* _Task details_
Below are records; output all of them exactly.

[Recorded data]
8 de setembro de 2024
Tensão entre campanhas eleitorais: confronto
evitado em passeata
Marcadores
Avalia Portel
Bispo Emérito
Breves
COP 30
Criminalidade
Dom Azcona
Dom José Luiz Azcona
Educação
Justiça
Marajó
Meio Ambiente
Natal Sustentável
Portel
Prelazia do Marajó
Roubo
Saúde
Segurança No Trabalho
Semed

* _Solution_
8 de setembro de 2024
Tensão entre campanhas eleitorais: confronto
evitado em passeata
Marcadores
Avalia Portel
Bispo Emérito
Breves
COP 30
Criminalidade
Dom Azcona
Dom José Luiz Azcona
Educação
Justiça
Marajó
Meio Ambiente
Natal Sustentável
Portel
Prelazia do Marajó
Roubo
Saúde
Segurança No Trabalho
Semed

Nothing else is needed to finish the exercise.